We hope Dodge is right. We suspect the bigger factor is the lack of further stimulus. The fact is, U.S. households’ wherewithal to continue driving the economy is what’s relevant above all other factors given consumption fuels two-thirds of the GDP train’s engine. To that end, Friday’s August Personal Income and Spending data might have gone unnoticed given spending ticked up by 0.8%, a big departure from July’s -0.1% reading. But then QI friend Peter Boockvar made the following observation that could not be ignored: “Spending was up by .8% month-over-month, one tenth more than expected but completely offset and then some by the four-tenths downward revision to July. Thus, ALL of the nominal spending increase in July and August was driven by inflation.”
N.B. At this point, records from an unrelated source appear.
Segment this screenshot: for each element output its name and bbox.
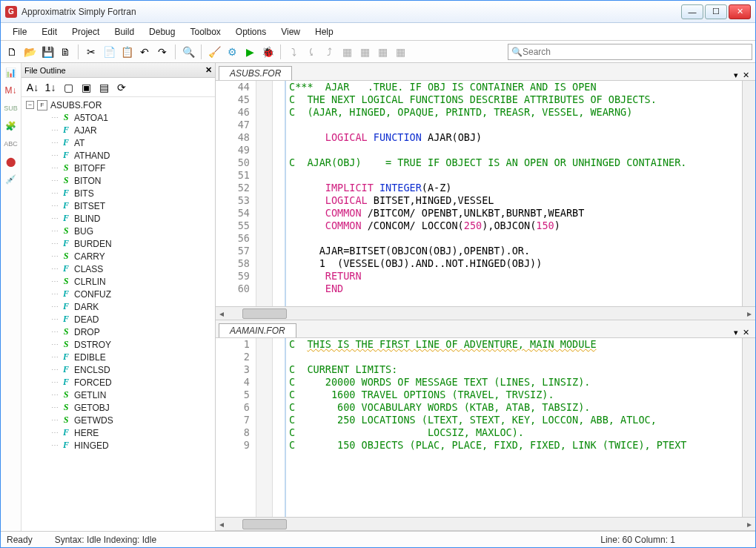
abc-icon[interactable]: ABC: [4, 137, 18, 151]
tree-item[interactable]: ⋯FAT: [21, 136, 215, 149]
tab-aamain[interactable]: AAMAIN.FOR: [219, 323, 296, 337]
fold-column[interactable]: [256, 81, 273, 306]
new-file-icon[interactable]: 🗋: [4, 44, 20, 60]
tree-item[interactable]: ⋯SGETOBJ: [21, 401, 215, 414]
expander-icon[interactable]: −: [26, 101, 34, 109]
clean-icon[interactable]: 🧹: [206, 44, 222, 60]
search-input[interactable]: [523, 47, 749, 57]
tb-icon[interactable]: ▦: [392, 44, 408, 60]
tree-item[interactable]: ⋯FHINGED: [21, 439, 215, 452]
tree-item[interactable]: ⋯SBITOFF: [21, 162, 215, 174]
tree-file-label[interactable]: ASUBS.FOR: [50, 100, 102, 110]
dropdown-icon[interactable]: ▾: [734, 70, 738, 80]
tool-icon[interactable]: ▤: [96, 79, 112, 96]
outline-tree[interactable]: −FASUBS.FOR⋯SA5TOA1⋯FAJAR⋯FAT⋯FATHAND⋯SB…: [21, 97, 215, 531]
gear-icon[interactable]: ⚙: [224, 44, 240, 60]
maximize-button[interactable]: ☐: [705, 4, 727, 19]
menu-project[interactable]: Project: [66, 25, 105, 39]
scroll-thumb[interactable]: [242, 308, 287, 319]
tree-item[interactable]: ⋯SGETLIN: [21, 389, 215, 401]
minimize-button[interactable]: —: [681, 4, 703, 19]
paste-icon[interactable]: 📋: [119, 44, 135, 60]
menu-options[interactable]: Options: [230, 25, 272, 39]
tree-item[interactable]: ⋯SCLRLIN: [21, 275, 215, 288]
scroll-left-icon[interactable]: ◂: [216, 308, 228, 319]
sort-icon[interactable]: M↓: [4, 84, 18, 97]
vertical-scrollbar[interactable]: [742, 338, 755, 517]
redo-icon[interactable]: ↷: [154, 44, 170, 60]
menu-file[interactable]: File: [7, 25, 33, 39]
save-icon[interactable]: 💾: [39, 44, 56, 60]
menu-build[interactable]: Build: [108, 25, 140, 39]
tree-item[interactable]: ⋯FATHAND: [21, 149, 215, 162]
search-icon[interactable]: 🔍: [180, 44, 196, 60]
record-icon[interactable]: ⬤: [4, 155, 18, 168]
scroll-thumb[interactable]: [242, 519, 287, 529]
copy-icon[interactable]: 📄: [101, 44, 117, 60]
code-editor-2[interactable]: 123456789 C THIS IS THE FIRST LINE OF AD…: [216, 338, 755, 517]
tool-icon[interactable]: ▢: [60, 79, 76, 96]
sort-line-icon[interactable]: 1↓: [42, 79, 59, 96]
menu-view[interactable]: View: [275, 25, 306, 39]
menu-help[interactable]: Help: [309, 25, 339, 39]
dropper-icon[interactable]: 💉: [4, 173, 18, 186]
tree-item[interactable]: ⋯FBURDEN: [21, 237, 215, 250]
fold-column[interactable]: [256, 338, 273, 517]
tree-item[interactable]: ⋯FDARK: [21, 300, 215, 313]
sort-alpha-icon[interactable]: A↓: [24, 79, 41, 96]
scroll-left-icon[interactable]: ◂: [216, 519, 228, 529]
tree-item[interactable]: ⋯FBITS: [21, 187, 215, 199]
dropdown-icon[interactable]: ▾: [734, 328, 738, 337]
undo-icon[interactable]: ↶: [136, 44, 153, 60]
tree-item[interactable]: ⋯FDEAD: [21, 313, 215, 326]
step-into-icon[interactable]: ⤹: [303, 44, 319, 60]
tree-item[interactable]: ⋯FBLIND: [21, 212, 215, 225]
tree-item[interactable]: ⋯FENCLSD: [21, 363, 215, 376]
menu-edit[interactable]: Edit: [36, 25, 63, 39]
step-over-icon[interactable]: ⤵: [285, 44, 302, 60]
tb-icon[interactable]: ▦: [357, 44, 373, 60]
code-lines[interactable]: C THIS IS THE FIRST LINE OF ADVENTURE, M…: [286, 338, 742, 517]
tree-item[interactable]: ⋯FEDIBLE: [21, 351, 215, 363]
horizontal-scrollbar-1[interactable]: ◂ ▸: [216, 306, 755, 320]
tb-icon[interactable]: ▦: [339, 44, 355, 60]
close-button[interactable]: ✕: [729, 4, 751, 19]
open-file-icon[interactable]: 📂: [21, 44, 38, 60]
tree-item[interactable]: ⋯SBUG: [21, 225, 215, 237]
panel-icon[interactable]: 📊: [4, 66, 18, 79]
puzzle-icon[interactable]: 🧩: [4, 119, 18, 133]
horizontal-scrollbar-2[interactable]: ◂ ▸: [216, 517, 755, 530]
code-editor-1[interactable]: 4445464748495051525354555657585960 C*** …: [216, 81, 755, 306]
scroll-right-icon[interactable]: ▸: [743, 308, 755, 319]
close-panel-icon[interactable]: ✕: [205, 65, 212, 75]
tree-item[interactable]: ⋯SDSTROY: [21, 338, 215, 351]
close-tab-icon[interactable]: ✕: [743, 328, 749, 337]
tree-item[interactable]: ⋯SBITON: [21, 174, 215, 187]
close-tab-icon[interactable]: ✕: [743, 70, 749, 80]
tb-icon[interactable]: ▦: [374, 44, 391, 60]
run-icon[interactable]: ▶: [242, 44, 258, 60]
scroll-right-icon[interactable]: ▸: [743, 519, 755, 529]
tree-item[interactable]: ⋯SDROP: [21, 326, 215, 338]
save-all-icon[interactable]: 🗎: [57, 44, 73, 60]
menu-toolbox[interactable]: Toolbox: [184, 25, 226, 39]
tree-item[interactable]: ⋯SGETWDS: [21, 414, 215, 426]
tree-item[interactable]: ⋯FBITSET: [21, 199, 215, 212]
tree-item[interactable]: ⋯FCLASS: [21, 263, 215, 275]
debug-icon[interactable]: 🐞: [259, 44, 276, 60]
refresh-icon[interactable]: ⟳: [113, 79, 130, 96]
tab-asubs[interactable]: ASUBS.FOR: [219, 66, 292, 80]
tool-icon[interactable]: ▣: [78, 79, 94, 96]
tree-item[interactable]: ⋯SCARRY: [21, 250, 215, 263]
tree-item[interactable]: ⋯FAJAR: [21, 124, 215, 136]
step-out-icon[interactable]: ⤴: [321, 44, 337, 60]
sub-icon[interactable]: SUB: [4, 102, 18, 115]
vertical-scrollbar[interactable]: [742, 81, 755, 306]
menu-debug[interactable]: Debug: [143, 25, 181, 39]
tree-item[interactable]: ⋯FHERE: [21, 426, 215, 439]
search-box[interactable]: 🔍: [508, 44, 752, 60]
tree-item[interactable]: ⋯SA5TOA1: [21, 111, 215, 124]
cut-icon[interactable]: ✂: [83, 44, 99, 60]
code-lines[interactable]: C*** AJAR .TRUE. IF OBJ IS CONTAINER AND…: [286, 81, 742, 306]
tree-item[interactable]: ⋯FCONFUZ: [21, 288, 215, 300]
As if not sufficiently daunting, the saving rate delved back into negative territory, to 9.4% versus July’s 10.1%. A bit of perspective – the rate was 19.9% in January and hit a post-pandemic high of 24.8% in May 2020. The best color: the dollar level of savings slipped below its pre-pandemic level after a record 43.2% of U.S. GDP was direct (deposit)-injected into the economy’s veins. We concur with Boockvar’s bottom line that, “higher inflation is eating into income and is about fully explaining the rise in (nominal) spending.” Adjust it all for inflation, as we did in today’s left chart, and there’s not much to be said. For today, as Tuvia would have expected, we’ve also had our say. RIP, my dear, dear friend.